Raw data ::
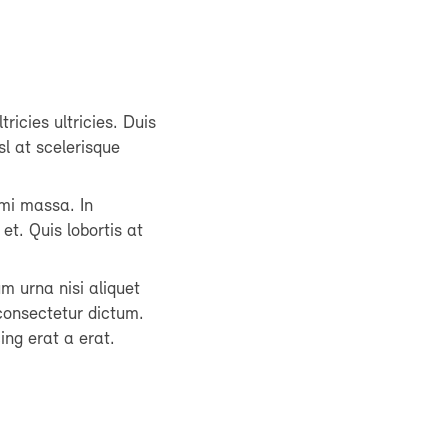
tricies ultricies. Duis
sl at scelerisque
mi massa. In
et. Quis lobortis at
um urna nisi aliquet
consectetur dictum.
ing erat a erat.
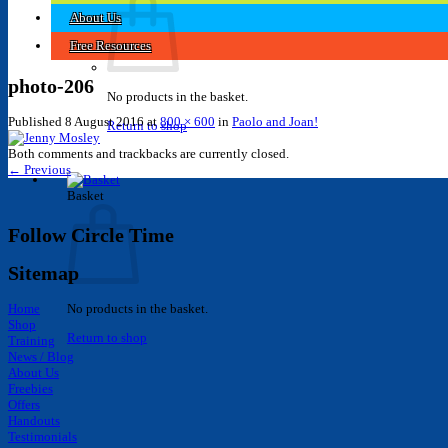
About Us
Free Resources
photo-206
No products in the basket.
Published
8 August 2016
at
800 × 600
in
Paolo and Joan!
Return to shop
Both comments and trackbacks are currently closed.
←
Previous
Basket
Follow Circle Time
Sitemap
Home
No products in the basket.
Shop
Return to shop
Training
News / Blog
About Us
Freebies
Offers
Handouts
Testimonials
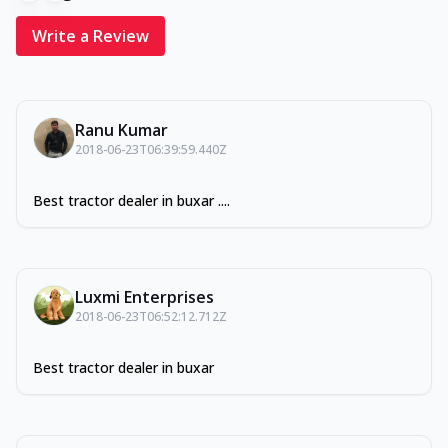
Write a Review
Ranu Kumar
2018-06-23T06:39:59.440Z
Best tractor dealer in buxar ....
Luxmi Enterprises
2018-06-23T06:52:12.712Z
Best tractor dealer in buxar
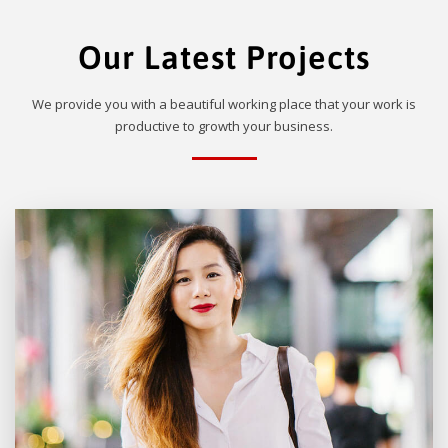
Our Latest Projects
We provide you with a beautiful working place that your work is
productive to growth your business.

About this exercise :: Write out the lines of the material from the one containing "Paolo and Joan!" through the last, exactly and only those. Leave every picture out.

Task output ::
Paolo and Joan!
Return to shop
Both comments and trackbacks are currently closed.
←
Previous
Basket
Follow Circle Time
Sitemap
Home
No products in the basket.
Shop
Return to shop
Training
News / Blog
About Us
Freebies
Offers
Handouts
Testimonials
Write a Review
Ranu Kumar
2018-06-23T06:39:59.440Z
Best tractor dealer in buxar ....
Luxmi Enterprises
2018-06-23T06:52:12.712Z
Best tractor dealer in buxar
Our Latest Projects
We provide you with a beautiful working place that your work is
productive to growth your business.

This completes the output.